PROVIDED DATA:

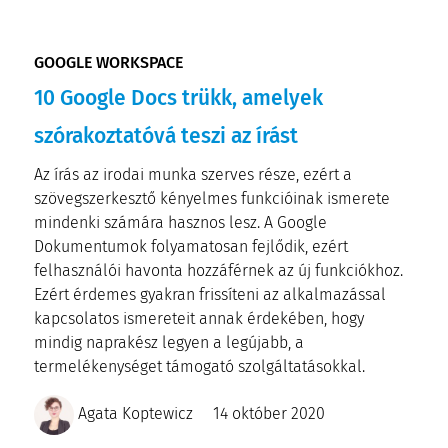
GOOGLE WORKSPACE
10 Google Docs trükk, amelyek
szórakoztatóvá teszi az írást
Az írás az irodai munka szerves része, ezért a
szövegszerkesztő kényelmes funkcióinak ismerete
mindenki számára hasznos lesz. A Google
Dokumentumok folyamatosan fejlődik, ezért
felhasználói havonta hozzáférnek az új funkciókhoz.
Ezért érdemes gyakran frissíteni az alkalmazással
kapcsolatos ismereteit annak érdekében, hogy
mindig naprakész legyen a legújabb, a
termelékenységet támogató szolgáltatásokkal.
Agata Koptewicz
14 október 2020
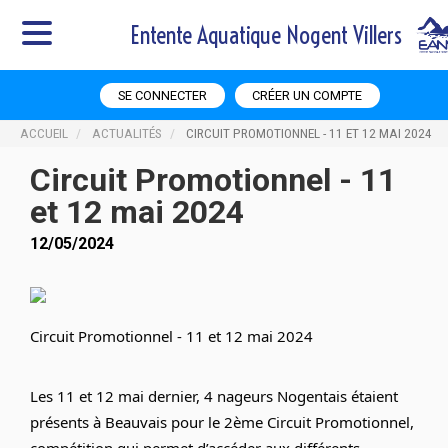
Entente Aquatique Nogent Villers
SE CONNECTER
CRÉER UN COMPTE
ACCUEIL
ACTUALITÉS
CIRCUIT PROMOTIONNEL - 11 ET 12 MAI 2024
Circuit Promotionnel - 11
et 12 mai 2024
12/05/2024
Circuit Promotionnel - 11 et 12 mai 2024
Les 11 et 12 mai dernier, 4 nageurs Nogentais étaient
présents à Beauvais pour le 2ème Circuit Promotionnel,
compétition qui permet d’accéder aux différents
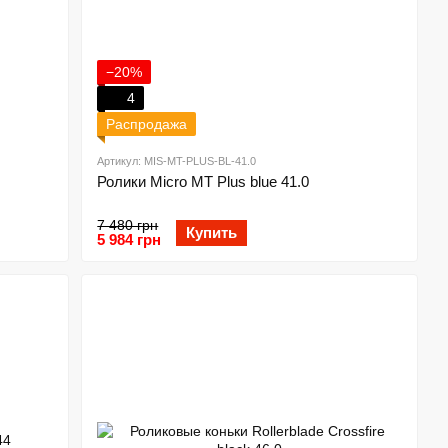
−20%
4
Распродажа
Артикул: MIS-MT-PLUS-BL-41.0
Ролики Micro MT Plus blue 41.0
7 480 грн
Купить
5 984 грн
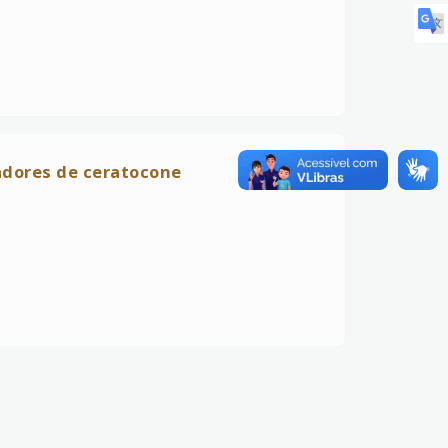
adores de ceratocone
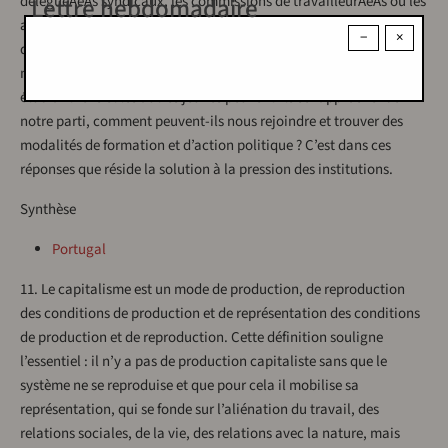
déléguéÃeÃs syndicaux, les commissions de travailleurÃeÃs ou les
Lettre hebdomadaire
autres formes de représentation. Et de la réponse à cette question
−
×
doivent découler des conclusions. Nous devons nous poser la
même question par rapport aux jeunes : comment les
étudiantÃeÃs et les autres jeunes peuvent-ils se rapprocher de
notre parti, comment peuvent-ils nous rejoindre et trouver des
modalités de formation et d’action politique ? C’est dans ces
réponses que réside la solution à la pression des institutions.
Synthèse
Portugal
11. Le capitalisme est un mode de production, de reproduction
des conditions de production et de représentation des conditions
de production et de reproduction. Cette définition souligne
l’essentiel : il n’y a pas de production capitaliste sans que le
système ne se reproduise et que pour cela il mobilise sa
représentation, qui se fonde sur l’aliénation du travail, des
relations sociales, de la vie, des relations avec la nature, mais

TASK TO COMPLETE: Would you retype all the lines shown above, exactly as written and without any picture?

SOLVED PROBLEM:
GOOGLE WORKSPACE
10 Google Docs trükk, amelyek
szórakoztatóvá teszi az írást
Az írás az irodai munka szerves része, ezért a
szövegszerkesztő kényelmes funkcióinak ismerete
mindenki számára hasznos lesz. A Google
Dokumentumok folyamatosan fejlődik, ezért
felhasználói havonta hozzáférnek az új funkciókhoz.
Ezért érdemes gyakran frissíteni az alkalmazással
kapcsolatos ismereteit annak érdekében, hogy
mindig naprakész legyen a legújabb, a
termelékenységet támogató szolgáltatásokkal.
Agata Koptewicz
14 október 2020
Entente Aquatique Nogent Villers
SE CONNECTER
CRÉER UN COMPTE
ACCUEIL
ACTUALITÉS
CIRCUIT PROMOTIONNEL - 11 ET 12 MAI 2024
Circuit Promotionnel - 11
et 12 mai 2024
12/05/2024
Circuit Promotionnel - 11 et 12 mai 2024
Les 11 et 12 mai dernier, 4 nageurs Nogentais étaient
présents à Beauvais pour le 2ème Circuit Promotionnel,
compétition qui permet d’accéder aux différents
−20%
4
Распродажа
Артикул: MIS-MT-PLUS-BL-41.0
Ролики Micro MT Plus blue 41.0
7 480 грн
Купить
5 984 грн
adores de ceratocone
déléguéÃeÃs syndicaux, les commissions de travailleurÃeÃs ou les
Lettre hebdomadaire
autres formes de représentation. Et de la réponse à cette question
−
×
doivent découler des conclusions. Nous devons nous poser la
même question par rapport aux jeunes : comment les
étudiantÃeÃs et les autres jeunes peuvent-ils se rapprocher de
notre parti, comment peuvent-ils nous rejoindre et trouver des
modalités de formation et d’action politique ? C’est dans ces
réponses que réside la solution à la pression des institutions.
Synthèse
Portugal
11. Le capitalisme est un mode de production, de reproduction
des conditions de production et de représentation des conditions
de production et de reproduction. Cette définition souligne
l’essentiel : il n’y a pas de production capitaliste sans que le
système ne se reproduise et que pour cela il mobilise sa
représentation, qui se fonde sur l’aliénation du travail, des
relations sociales, de la vie, des relations avec la nature, mais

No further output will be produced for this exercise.